The irradiation of crystalline materials in environments such as nuclear reactors leads to the accumulation of micro and nano-scale defects with a negative impact on material properties such as strength, corrosion resistance, and dimensional stability. Point defects in the crystal lattice, the vacancy and self-interstitial, form the basis of this damage and are capable of migrating through the lattice to become part of defect clusters and sinks, or to annihilate themselves. Recently, attention has been given to HEAs for fusion and fission components, as some materials of this class have shown resilience to irradiation-induced damage. The ability to predict defect diffusion and accelerate simulations of defect behaviour in HEAs using ML techniques is consequently a subject that has gathered significant interest.
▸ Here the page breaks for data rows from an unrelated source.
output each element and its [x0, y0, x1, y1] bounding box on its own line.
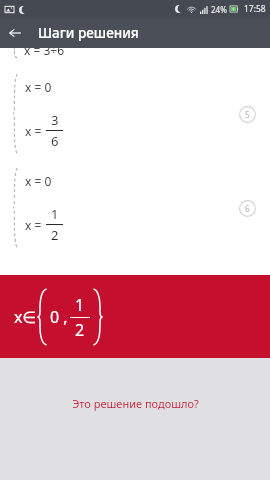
button[interactable]: x∈	[0, 275, 270, 358]
button[interactable]: x = 0	[0, 74, 270, 154]
button[interactable]: Это решение подошло?	[60, 392, 211, 415]
staticText: 2	[51, 226, 59, 244]
staticText: Шаги решения	[38, 24, 139, 42]
staticText: x = 3÷6	[24, 48, 65, 58]
staticText: x = 0	[25, 173, 52, 189]
staticText: 3	[51, 111, 59, 129]
staticText: 0 ,	[50, 306, 68, 328]
staticText: 1	[75, 294, 85, 316]
staticText: x = 0	[25, 79, 52, 95]
staticText: x =	[25, 123, 42, 139]
staticText: 2	[75, 319, 85, 341]
staticText: 1	[51, 205, 59, 223]
staticText: 6	[51, 132, 59, 150]
staticText: Это решение подошло?	[72, 396, 199, 411]
staticText: 17:58	[244, 3, 266, 15]
staticText: 5	[245, 109, 250, 120]
button[interactable]: x = 0	[0, 168, 270, 248]
staticText: 24%	[211, 4, 227, 15]
button[interactable]: Назад	[0, 18, 30, 48]
staticText: x∈	[14, 306, 37, 328]
staticText: x =	[25, 217, 42, 233]
staticText: 6	[245, 203, 250, 214]
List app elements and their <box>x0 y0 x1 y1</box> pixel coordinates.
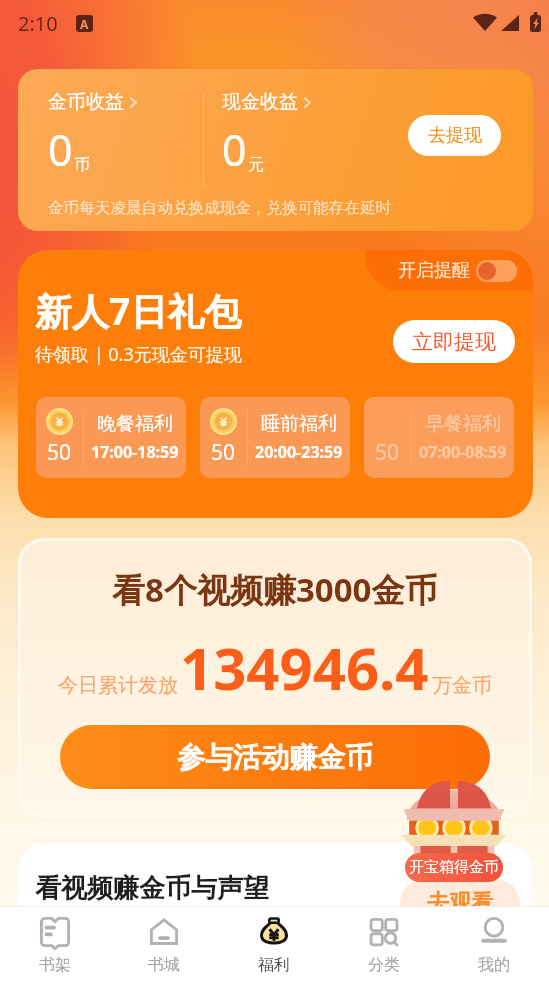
staticText: 参与活动赚金币 <box>177 740 373 775</box>
staticText: 元 <box>248 155 264 175</box>
staticText: 看视频赚金币与声望 <box>35 872 269 905</box>
button[interactable]: 开宝箱得金币 <box>398 778 510 882</box>
staticText: 50 <box>375 438 400 467</box>
staticText: A <box>80 16 89 32</box>
staticText: 2:10 <box>18 10 58 36</box>
button[interactable]: 看视频赚金币与声望 <box>18 843 532 907</box>
button[interactable]: 分类 <box>329 907 439 982</box>
staticText: 币 <box>74 155 90 175</box>
button[interactable]: 福利 <box>219 907 329 982</box>
staticText: 早餐福利 <box>425 412 501 436</box>
staticText: 书架 <box>39 955 71 975</box>
button[interactable]: 50 <box>364 397 514 478</box>
staticText: 待领取 | 0.3元现金可提现 <box>35 342 242 367</box>
staticText: 去观看 <box>427 889 493 907</box>
staticText: 看8个视频赚3000金币 <box>112 567 438 612</box>
staticText: 分类 <box>368 955 400 975</box>
staticText: 立即提现 <box>412 329 496 355</box>
staticText: 0 <box>222 120 247 179</box>
staticText: 50 <box>211 438 236 467</box>
staticText: 福利 <box>258 955 290 975</box>
staticText: 17:00-18:59 <box>91 441 179 463</box>
staticText: 0 <box>48 120 73 179</box>
staticText: 去提现 <box>428 124 482 147</box>
button[interactable]: 书城 <box>109 907 219 982</box>
staticText: 万金币 <box>432 673 492 698</box>
staticText: 金币每天凌晨自动兑换成现金，兑换可能存在延时 <box>48 198 392 218</box>
staticText: 今日累计发放 <box>58 673 178 698</box>
staticText: 新人7日礼包 <box>35 285 242 336</box>
other: 开启提醒 <box>476 260 517 282</box>
staticText: 金币收益 <box>48 90 124 114</box>
button[interactable]: 我的 <box>439 907 549 982</box>
staticText: 开启提醒 <box>398 259 470 282</box>
staticText: 书城 <box>148 955 180 975</box>
staticText: 134946.4 <box>180 628 429 707</box>
button[interactable]: 50 <box>200 397 350 478</box>
button[interactable]: 去提现 <box>408 115 501 156</box>
staticText: 20:00-23:59 <box>255 441 343 463</box>
staticText: 睡前福利 <box>261 412 337 436</box>
staticText: 07:00-08:59 <box>419 441 507 463</box>
button[interactable]: 金币收益 <box>18 69 533 231</box>
button[interactable]: 书架 <box>0 907 109 982</box>
staticText: 现金收益 <box>222 90 298 114</box>
staticText: 开宝箱得金币 <box>409 858 499 877</box>
button[interactable]: 开启提醒 <box>365 250 533 291</box>
button[interactable]: 50 <box>36 397 186 478</box>
button[interactable]: 立即提现 <box>393 320 515 363</box>
staticText: 我的 <box>478 955 510 975</box>
button[interactable]: 参与活动赚金币 <box>60 725 490 789</box>
staticText: 50 <box>47 438 72 467</box>
staticText: 晚餐福利 <box>97 412 173 436</box>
The goal of this work was to produce an unsupervised neural network capable of learning the interatomic dynamics within a specific HEA system from MD data in order to create a KMC type predictor of defect diffusion paths for common point defects in crystal systems such as the vacancy and self-interstitial. Self-interstitial defect states were identified and purified from MD datasets using graph-isomorphism, and a proof-of-concept model for the HEA environment was used with several interaction setups to demonstrate the feasibility of training a GCN to predict vacancy defect transition rates in the HEA crystalline environment.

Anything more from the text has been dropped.